In the U.S., the Conference Board’s consumer confidence index dropped to 70.2 in March from a revised reading of 71.6 in February that was higher than initially reported. The median forecast of economists had called for a decrease to 70.
European Central Bank President Mario Draghi said after stock markets closed yesterday that euro-area governments should continue to take “decisive measures.” The ECB has injected more than 1 trillion euros ($1.3 trillion) into the banking system since December.
National benchmark indexes fell in 13 of the 18 western European markets. The U.K.’s FTSE 100 Index slipped 0.6 percent, while France’s CAC 40 Index declined 0.9 percent. Germany’s DAX Index was unchanged.

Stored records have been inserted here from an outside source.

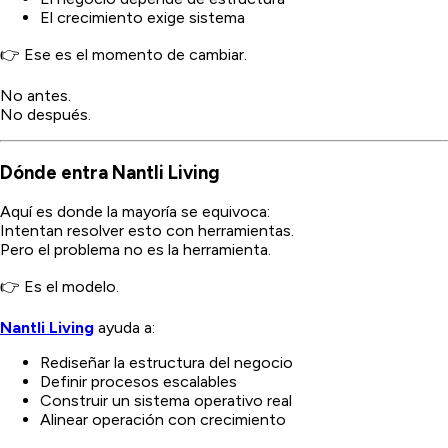
El crecimiento exige sistema
👉 Ese es el momento de cambiar.
No antes.
No después.
Dónde entra Nantli Living
Aquí es donde la mayoría se equivoca:
Intentan resolver esto con herramientas.
Pero el problema no es la herramienta.
👉 Es el modelo.
Nantli Living
ayuda a:
Rediseñar la estructura del negocio
Definir procesos escalables
Construir un sistema operativo real
Alinear operación con crecimiento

Total fell 6 percent to 38.56 euros, its biggest decline since December 2008, as the oil company assessed how to stop a leak from its Elgin platform in the U.K. North Sea. The rig supplied more than 1 percent of the U.K.’s gas last year, according to the Department of Energy and Climate Change.
Hochtief AG, Germany’s largest construction company, slid 5.3 percent to 50.27 euros as trading in its Australian subsidiary Leighton was halted before a quarterly review.
Deutsche Lufthansa AG added 2.2 percent to 10.70 euros. JPMorgan Chase & Co. raised its recommendation on the company to overweight from neutral, meaning that investors should own a larger proportion of the shares than are represented in benchmark indexes.
Kazakhmys Plc, Kazakhstan’s biggest copper producer, rose 2.1 percent to 944.5 pence after saying that earnings before interest, taxes, depreciation and amortization, excluding special items, rose 3.2 percent to $2.93 billion in 2011. The company also posted a decline in profit for the year.